This is the 13th day of my participation in Gwen Challenge

OpenCV is a C++ library, currently popular computer vision programming library, for real-time processing of computer vision problems, it covers a lot of modules in the field of computer vision. In Python, the OpenCV library is often used for image processing.

This article shows how to implement picture smile detection using OpenCV in Python3:

Reference: Opencv4 official documentation: docs.opencv.org/4.2.0/

Preparations:

Download feature classification model: XML Model library: github.com/opencv/open…

1. Go to the haarcascade_smile.xml file and click inside. If you want to try to detect other feature regions, just download the corresponding XML file.

2. To findRaw, right-click to link (target) save as.

The implementation process

Invoke the model library file

Import the model library file you just downloaded into the program

Code implementation:

smile_cascade = cv2.CascadeClassifier('E:\\demo\\haarcascade_smile.xml')')
Copy the code

To detect the target

The detecMultiScale() function is used to detect the target.

If a smile is detected in the image, we can return the result in the form of x, Y, W, H.

This is because the detection results require some parameters to be used to draw the detection region.
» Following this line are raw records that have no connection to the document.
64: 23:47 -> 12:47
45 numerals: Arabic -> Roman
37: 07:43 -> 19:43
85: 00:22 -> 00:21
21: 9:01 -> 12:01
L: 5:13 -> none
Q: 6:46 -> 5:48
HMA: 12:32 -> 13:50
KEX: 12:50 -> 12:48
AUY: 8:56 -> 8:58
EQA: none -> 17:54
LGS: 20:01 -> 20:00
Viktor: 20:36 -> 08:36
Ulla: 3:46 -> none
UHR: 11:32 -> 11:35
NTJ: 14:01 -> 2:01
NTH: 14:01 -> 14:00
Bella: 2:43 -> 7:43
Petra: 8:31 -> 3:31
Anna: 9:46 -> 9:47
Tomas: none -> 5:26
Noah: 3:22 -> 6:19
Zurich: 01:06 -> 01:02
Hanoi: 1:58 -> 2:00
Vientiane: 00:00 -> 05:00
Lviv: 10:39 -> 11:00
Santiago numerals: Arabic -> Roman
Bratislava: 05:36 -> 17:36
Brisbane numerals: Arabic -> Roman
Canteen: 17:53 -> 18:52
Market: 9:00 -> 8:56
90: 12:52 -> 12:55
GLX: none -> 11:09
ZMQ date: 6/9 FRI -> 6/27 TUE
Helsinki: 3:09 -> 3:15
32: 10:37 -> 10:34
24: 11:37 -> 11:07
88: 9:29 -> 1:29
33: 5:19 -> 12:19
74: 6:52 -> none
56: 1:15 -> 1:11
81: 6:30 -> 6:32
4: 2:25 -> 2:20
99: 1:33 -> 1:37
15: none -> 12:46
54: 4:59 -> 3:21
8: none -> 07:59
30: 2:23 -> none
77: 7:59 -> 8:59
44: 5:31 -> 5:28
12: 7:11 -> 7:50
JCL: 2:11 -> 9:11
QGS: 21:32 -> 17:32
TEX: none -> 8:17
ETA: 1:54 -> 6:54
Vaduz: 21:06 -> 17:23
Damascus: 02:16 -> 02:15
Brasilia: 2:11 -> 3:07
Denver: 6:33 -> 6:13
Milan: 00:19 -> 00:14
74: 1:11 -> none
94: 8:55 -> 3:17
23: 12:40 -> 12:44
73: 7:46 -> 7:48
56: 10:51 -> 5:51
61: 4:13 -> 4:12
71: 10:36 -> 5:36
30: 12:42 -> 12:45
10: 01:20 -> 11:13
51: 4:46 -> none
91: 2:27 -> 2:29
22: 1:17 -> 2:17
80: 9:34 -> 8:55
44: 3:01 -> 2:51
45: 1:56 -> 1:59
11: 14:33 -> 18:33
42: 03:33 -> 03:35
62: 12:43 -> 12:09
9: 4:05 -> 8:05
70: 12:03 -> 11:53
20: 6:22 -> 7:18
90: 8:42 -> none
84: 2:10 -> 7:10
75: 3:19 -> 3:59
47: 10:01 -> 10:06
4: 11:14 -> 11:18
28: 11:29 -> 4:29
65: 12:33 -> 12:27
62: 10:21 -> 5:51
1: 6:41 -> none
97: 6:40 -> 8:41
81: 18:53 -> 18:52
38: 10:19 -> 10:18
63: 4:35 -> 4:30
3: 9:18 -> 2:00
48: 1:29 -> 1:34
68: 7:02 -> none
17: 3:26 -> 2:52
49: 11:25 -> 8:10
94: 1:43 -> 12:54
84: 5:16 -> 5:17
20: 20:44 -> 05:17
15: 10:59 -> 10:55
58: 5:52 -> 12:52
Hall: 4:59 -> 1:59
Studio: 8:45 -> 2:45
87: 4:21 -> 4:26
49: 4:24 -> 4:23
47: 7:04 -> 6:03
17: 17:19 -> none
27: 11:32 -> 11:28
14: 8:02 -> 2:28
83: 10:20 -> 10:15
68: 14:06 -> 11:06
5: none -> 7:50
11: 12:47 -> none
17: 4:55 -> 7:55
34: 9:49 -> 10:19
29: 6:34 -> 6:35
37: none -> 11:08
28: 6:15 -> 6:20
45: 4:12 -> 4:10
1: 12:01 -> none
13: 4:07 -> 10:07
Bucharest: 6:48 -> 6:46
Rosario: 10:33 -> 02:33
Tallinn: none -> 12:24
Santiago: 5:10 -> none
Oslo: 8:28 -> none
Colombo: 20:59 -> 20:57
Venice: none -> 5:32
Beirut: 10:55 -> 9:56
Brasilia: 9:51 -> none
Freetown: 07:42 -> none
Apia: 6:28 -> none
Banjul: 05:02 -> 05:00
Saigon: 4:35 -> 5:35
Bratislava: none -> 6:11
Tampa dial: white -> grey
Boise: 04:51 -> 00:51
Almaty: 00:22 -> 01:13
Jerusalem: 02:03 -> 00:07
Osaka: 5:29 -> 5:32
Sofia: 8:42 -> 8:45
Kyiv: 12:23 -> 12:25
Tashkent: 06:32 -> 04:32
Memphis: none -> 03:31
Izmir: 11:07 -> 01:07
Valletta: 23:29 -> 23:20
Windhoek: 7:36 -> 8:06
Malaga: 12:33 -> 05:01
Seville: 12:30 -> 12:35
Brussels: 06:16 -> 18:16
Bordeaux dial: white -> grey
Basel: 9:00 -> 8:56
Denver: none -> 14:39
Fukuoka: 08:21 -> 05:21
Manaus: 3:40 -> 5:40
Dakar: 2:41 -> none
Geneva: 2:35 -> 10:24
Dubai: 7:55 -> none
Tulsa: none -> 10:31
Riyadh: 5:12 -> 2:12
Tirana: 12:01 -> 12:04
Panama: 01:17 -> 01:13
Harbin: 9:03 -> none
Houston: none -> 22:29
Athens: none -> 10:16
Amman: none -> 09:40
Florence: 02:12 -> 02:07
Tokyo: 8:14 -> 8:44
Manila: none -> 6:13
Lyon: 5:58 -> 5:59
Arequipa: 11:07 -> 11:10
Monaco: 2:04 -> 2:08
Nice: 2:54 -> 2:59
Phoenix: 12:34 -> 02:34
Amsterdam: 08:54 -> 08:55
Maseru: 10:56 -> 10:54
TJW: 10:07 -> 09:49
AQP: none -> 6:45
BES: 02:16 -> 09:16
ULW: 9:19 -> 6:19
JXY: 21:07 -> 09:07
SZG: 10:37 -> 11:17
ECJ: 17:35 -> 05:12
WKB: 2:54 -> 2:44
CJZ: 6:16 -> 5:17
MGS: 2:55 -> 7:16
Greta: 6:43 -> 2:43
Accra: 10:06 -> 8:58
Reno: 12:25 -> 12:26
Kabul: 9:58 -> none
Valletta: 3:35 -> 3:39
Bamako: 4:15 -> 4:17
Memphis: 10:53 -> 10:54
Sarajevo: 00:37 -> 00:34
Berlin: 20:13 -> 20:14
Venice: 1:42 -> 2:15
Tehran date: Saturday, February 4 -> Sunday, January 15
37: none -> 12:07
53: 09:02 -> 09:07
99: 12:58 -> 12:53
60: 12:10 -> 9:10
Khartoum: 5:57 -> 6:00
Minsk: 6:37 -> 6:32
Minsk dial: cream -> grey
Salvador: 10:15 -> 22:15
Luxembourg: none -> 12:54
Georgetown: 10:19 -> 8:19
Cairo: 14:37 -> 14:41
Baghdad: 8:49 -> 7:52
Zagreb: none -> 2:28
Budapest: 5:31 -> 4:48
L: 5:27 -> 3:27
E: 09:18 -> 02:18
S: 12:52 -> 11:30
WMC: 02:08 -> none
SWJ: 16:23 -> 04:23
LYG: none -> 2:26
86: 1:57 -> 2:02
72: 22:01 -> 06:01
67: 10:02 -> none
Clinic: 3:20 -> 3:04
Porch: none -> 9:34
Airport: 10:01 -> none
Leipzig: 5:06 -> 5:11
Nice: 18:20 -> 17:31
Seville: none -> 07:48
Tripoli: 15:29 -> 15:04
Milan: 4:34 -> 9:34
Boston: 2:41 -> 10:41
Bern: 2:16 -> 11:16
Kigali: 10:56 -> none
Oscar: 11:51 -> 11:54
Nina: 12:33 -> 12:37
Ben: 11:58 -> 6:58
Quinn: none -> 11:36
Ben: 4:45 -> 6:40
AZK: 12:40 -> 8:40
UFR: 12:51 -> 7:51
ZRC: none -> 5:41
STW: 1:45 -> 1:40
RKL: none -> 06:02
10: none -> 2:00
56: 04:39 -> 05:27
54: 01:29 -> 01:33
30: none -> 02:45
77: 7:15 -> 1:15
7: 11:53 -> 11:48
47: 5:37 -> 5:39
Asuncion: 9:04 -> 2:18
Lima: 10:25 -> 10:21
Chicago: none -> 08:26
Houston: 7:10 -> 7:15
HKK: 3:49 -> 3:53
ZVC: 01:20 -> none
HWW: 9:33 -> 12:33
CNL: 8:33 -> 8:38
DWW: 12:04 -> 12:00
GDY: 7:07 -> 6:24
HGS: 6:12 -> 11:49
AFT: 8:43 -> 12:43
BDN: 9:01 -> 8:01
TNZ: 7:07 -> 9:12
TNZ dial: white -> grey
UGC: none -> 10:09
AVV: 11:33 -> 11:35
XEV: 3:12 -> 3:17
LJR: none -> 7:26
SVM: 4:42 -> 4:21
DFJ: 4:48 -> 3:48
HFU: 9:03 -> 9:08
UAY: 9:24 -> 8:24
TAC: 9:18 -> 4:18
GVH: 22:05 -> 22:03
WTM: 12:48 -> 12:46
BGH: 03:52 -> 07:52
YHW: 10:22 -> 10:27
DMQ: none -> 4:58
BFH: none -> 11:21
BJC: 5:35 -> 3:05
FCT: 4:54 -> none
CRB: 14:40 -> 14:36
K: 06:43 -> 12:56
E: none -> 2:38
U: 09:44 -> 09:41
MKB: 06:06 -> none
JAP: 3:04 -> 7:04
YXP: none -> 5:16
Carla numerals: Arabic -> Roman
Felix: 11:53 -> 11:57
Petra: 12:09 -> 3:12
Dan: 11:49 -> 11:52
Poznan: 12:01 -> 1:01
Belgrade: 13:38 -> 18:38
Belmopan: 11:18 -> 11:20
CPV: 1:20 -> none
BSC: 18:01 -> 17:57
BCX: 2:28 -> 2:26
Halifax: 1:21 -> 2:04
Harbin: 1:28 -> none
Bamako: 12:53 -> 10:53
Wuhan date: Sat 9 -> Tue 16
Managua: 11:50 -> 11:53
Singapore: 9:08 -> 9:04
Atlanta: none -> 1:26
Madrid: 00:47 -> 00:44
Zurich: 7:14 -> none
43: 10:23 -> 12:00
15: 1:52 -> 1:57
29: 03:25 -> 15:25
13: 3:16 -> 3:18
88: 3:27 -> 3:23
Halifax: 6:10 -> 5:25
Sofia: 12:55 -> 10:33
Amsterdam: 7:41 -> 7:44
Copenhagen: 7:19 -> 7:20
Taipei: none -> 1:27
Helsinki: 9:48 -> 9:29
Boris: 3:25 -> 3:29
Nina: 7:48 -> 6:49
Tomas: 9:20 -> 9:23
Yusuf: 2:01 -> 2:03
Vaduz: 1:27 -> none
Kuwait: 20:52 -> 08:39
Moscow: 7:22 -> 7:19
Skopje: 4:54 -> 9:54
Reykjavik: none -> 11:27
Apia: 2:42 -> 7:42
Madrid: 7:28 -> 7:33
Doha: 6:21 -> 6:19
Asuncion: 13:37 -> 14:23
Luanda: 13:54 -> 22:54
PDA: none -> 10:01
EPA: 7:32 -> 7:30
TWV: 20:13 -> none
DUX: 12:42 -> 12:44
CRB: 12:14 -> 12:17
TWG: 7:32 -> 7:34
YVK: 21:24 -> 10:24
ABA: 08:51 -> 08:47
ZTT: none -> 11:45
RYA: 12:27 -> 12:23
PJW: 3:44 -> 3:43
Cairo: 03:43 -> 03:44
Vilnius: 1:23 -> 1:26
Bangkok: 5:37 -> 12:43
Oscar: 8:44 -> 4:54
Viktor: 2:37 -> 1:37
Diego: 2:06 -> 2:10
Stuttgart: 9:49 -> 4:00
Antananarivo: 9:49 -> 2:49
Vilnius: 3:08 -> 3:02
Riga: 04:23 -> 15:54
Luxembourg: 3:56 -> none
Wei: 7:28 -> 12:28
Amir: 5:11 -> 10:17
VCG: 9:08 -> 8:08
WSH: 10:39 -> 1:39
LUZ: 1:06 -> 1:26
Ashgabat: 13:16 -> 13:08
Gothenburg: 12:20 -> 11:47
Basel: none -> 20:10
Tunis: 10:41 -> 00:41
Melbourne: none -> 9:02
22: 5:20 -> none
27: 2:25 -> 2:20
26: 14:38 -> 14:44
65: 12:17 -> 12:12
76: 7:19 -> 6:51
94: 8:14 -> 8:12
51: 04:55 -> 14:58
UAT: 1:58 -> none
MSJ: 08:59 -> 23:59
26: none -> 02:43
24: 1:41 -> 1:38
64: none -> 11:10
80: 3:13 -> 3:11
smiles  = smile_cascade.detectMultiScale(image, scaleFactor = 1.2, minNeighbors = 53)
Copy the code

Draw target box

Once we have the position parameters for the object to be detected, we can draw the rectangle using the cv2.Rectangle () function.

for (sx, sy, sw, sh) in smiles:
            cv2.rectangle(image, (sx, sy), ((sx + sw), (sy + sh)), (0.255.0), 5)
Copy the code

The complete code

import cv2

image = cv2.imread("E:\\demo\\smile.jpg")
smile_cascade = cv2.CascadeClassifier('E:\\demo\\haarcascade_smile.xml')
smiles  = smile_cascade.detectMultiScale(image, scaleFactor = 1.2, minNeighbors = 53)

for (sx, sy, sw, sh) in smiles:
            cv2.rectangle(image, (sx, sy), ((sx + sw), (sy + sh)), (0.255.0), 5)
            cv2.putText(image, 'Smile', (sx, sy - 7), 3.1.2, (0.0.255), 2, cv2.LINE_AA)

cv2.imshow("Smile Detected", image)

cv2.waitKey(0)
cv2.destroyAllWindows()
Copy the code

Results:

A series of articles will follow this month,

Wonderful article, please pay attention.